» **WORK ORDER**:
Below are the records. List every line holding the word "décoration".
### RECORDS FOR THIS EXERCISE ###
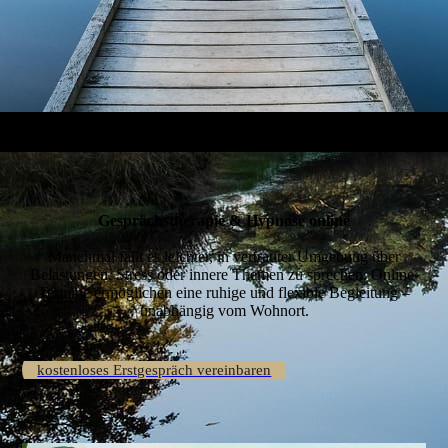
Gesprächstherapie & Hypnose online
Manchmal fällt es leichter, in vertrauter Umgebung über
Belastungen, Stress oder innere Themen zu sprechen. Online-
Termine ermöglichen eine ruhige und flexible Begleitung –
unabhängig vom Wohnort.
kostenloses Erstgespräch vereinbaren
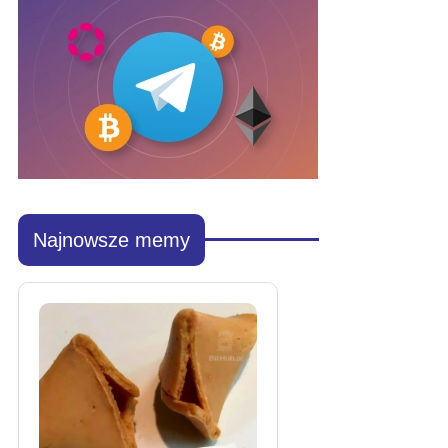
Najnowsze memy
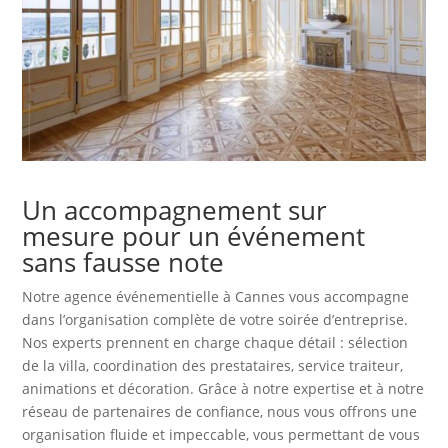
Un accompagnement sur
mesure pour un événement
sans fausse note
Notre agence événementielle à Cannes vous accompagne
dans l’organisation complète de votre soirée d’entreprise.
Nos experts prennent en charge chaque détail : sélection
de la villa, coordination des prestataires, service traiteur,
animations et décoration. Grâce à notre expertise et à notre
réseau de partenaires de confiance, nous vous offrons une
organisation fluide et impeccable, vous permettant de vous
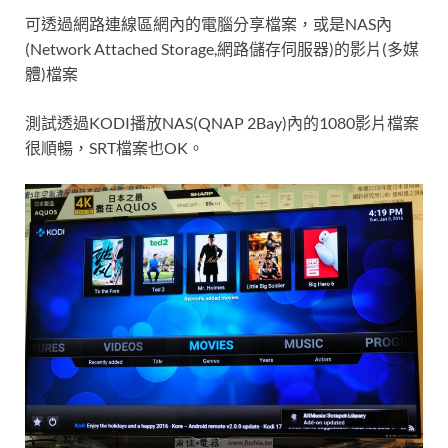
可透過網路連線區網內的電腦分享檔案，或是NAS內
(Network Attached Storage,網路儲存伺服器)的影片(多媒
體)檔案
測試透過KODI播放NAS(QNAP 2Bay)內的1080影片檔案
很順暢，SRT檔案也OK。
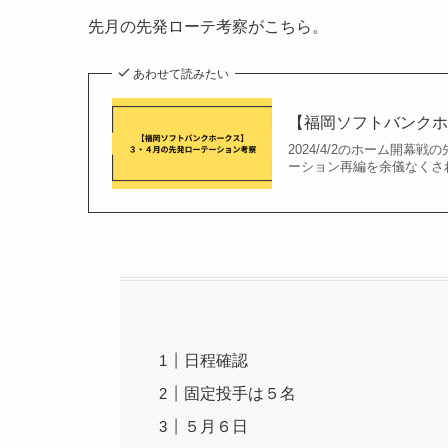
先月の先発ローテ考察がこちら。
あわせて読みたい
【福岡ソフトバンク
2024/4/2のホーム開
ーション再編を余儀なくされ
日程確認
固定投手は５名
５月６日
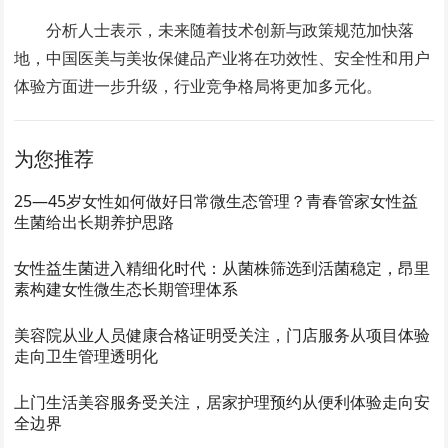
分析人士表示，未来随着技术创新与政策规范加快落
地，中国医美与美妆保健品产业将在功效性、安全性和用户
体验方面进一步升级，行业竞争格局将更加多元化。
为您推荐
25—45岁女性如何做好日常微生态管理？青春管家女性益
生菌给出长期养护思路
女性益生菌进入精细化时代：从菌株筛选到活菌稳定，昂里
素构建女性微生态长期管理体系
美容院从业人员健康合格证明受关注，门店服务从项目体验
走向卫生管理透明化
上门生活美容服务受关注，居家护理预约从便利体验走向安
全边界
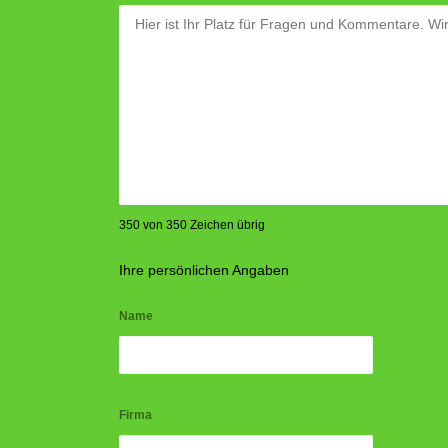
350 von 350 Zeichen übrig
Ihre persönlichen Angaben
Name
Firma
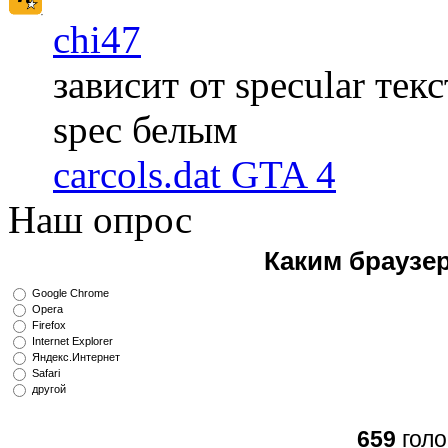
chi47
зависит от specular те
spec белым
carcols.dat GTA 4
Наш опрос
Каким браузе
Google Chrome
Opera
Firefox
Internet Explorer
Яндекс.Интернет
Safari
другой
659
голо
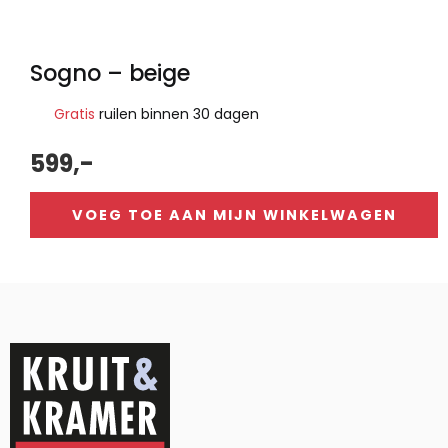
Sogno – beige
Gratis
ruilen binnen 30 dagen
599,-
VOEG TOE AAN MIJN WINKELWAGEN
Alternative:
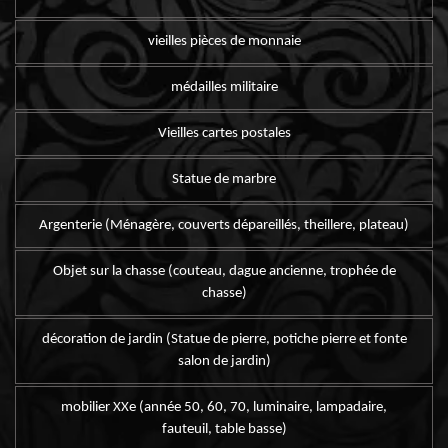
vieilles pièces de monnaie
médailles militaire
Vieilles cartes postales
Statue de marbre
Argenterie (Ménagère, couverts dépareillés, theillere, plateau)
Objet sur la chasse (couteau, dague ancienne, trophée de
chasse)
décoration de jardin (Statue de pierre, potiche pierre et fonte
salon de jardin)
mobilier XXe (année 50, 60, 70, luminaire, lampadaire,
fauteuil, table basse)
###
» **EXERCISE RESULT**:
animations et décoration. Grâce à notre expertise et à notre
décoration de jardin (Statue de pierre, potiche pierre et fonte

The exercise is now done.